They can't help you if they don't know
you need to make a change." He went
on to relate an interesting story in tracing the "helps" he received. "I have a friend whom I was able to help
when he was a student and I later employed him on my staff. Eventually, I had to terminate him in a
staff-reduction situation, but brought him back as a consultant. By the time my termination was at hand,
his business was flourishing. He
provided me with a base from which to operate, encouragement to keep me going,
and an opportunity to get some health insurance when I was out of work." Your network can become your safety
net!
Some Thoughts about Outplacement
I've mentioned
"outplacement," the professional service aimed at facilitating career
continuation, at various points in this narrative.
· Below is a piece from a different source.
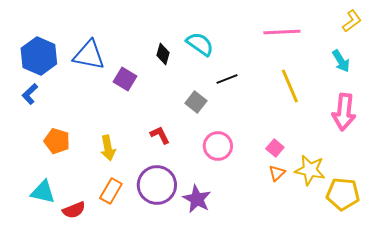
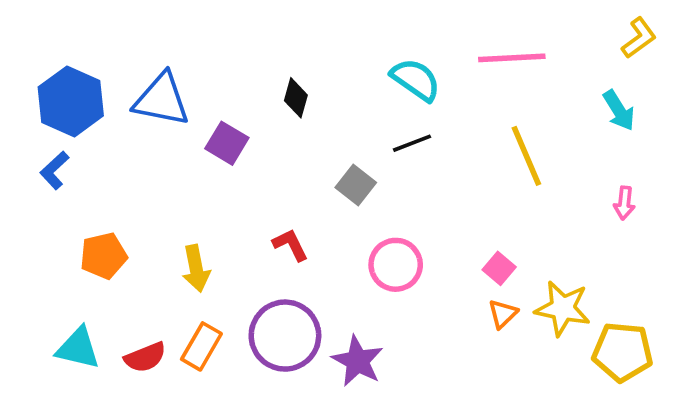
cyan semicircle: (200, 44) -> (416, 80), moved
pink arrow: (344, 112) -> (624, 203), size x0.5
orange pentagon: (57, 141) -> (103, 256), turned -30
red semicircle: (74, 210) -> (145, 357), moved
It is a service I knew little about as I
began working on the book; it is one I've grown to respect a great deal as I've
met men and women who are its beneficiaries. Strictly speaking, outplacement
counselors are not part of your personal network. But they assist you in building a
network of contacts and normally become so supportive and helpful in motivating
you to pursue your job campaign that they become significant "reference points"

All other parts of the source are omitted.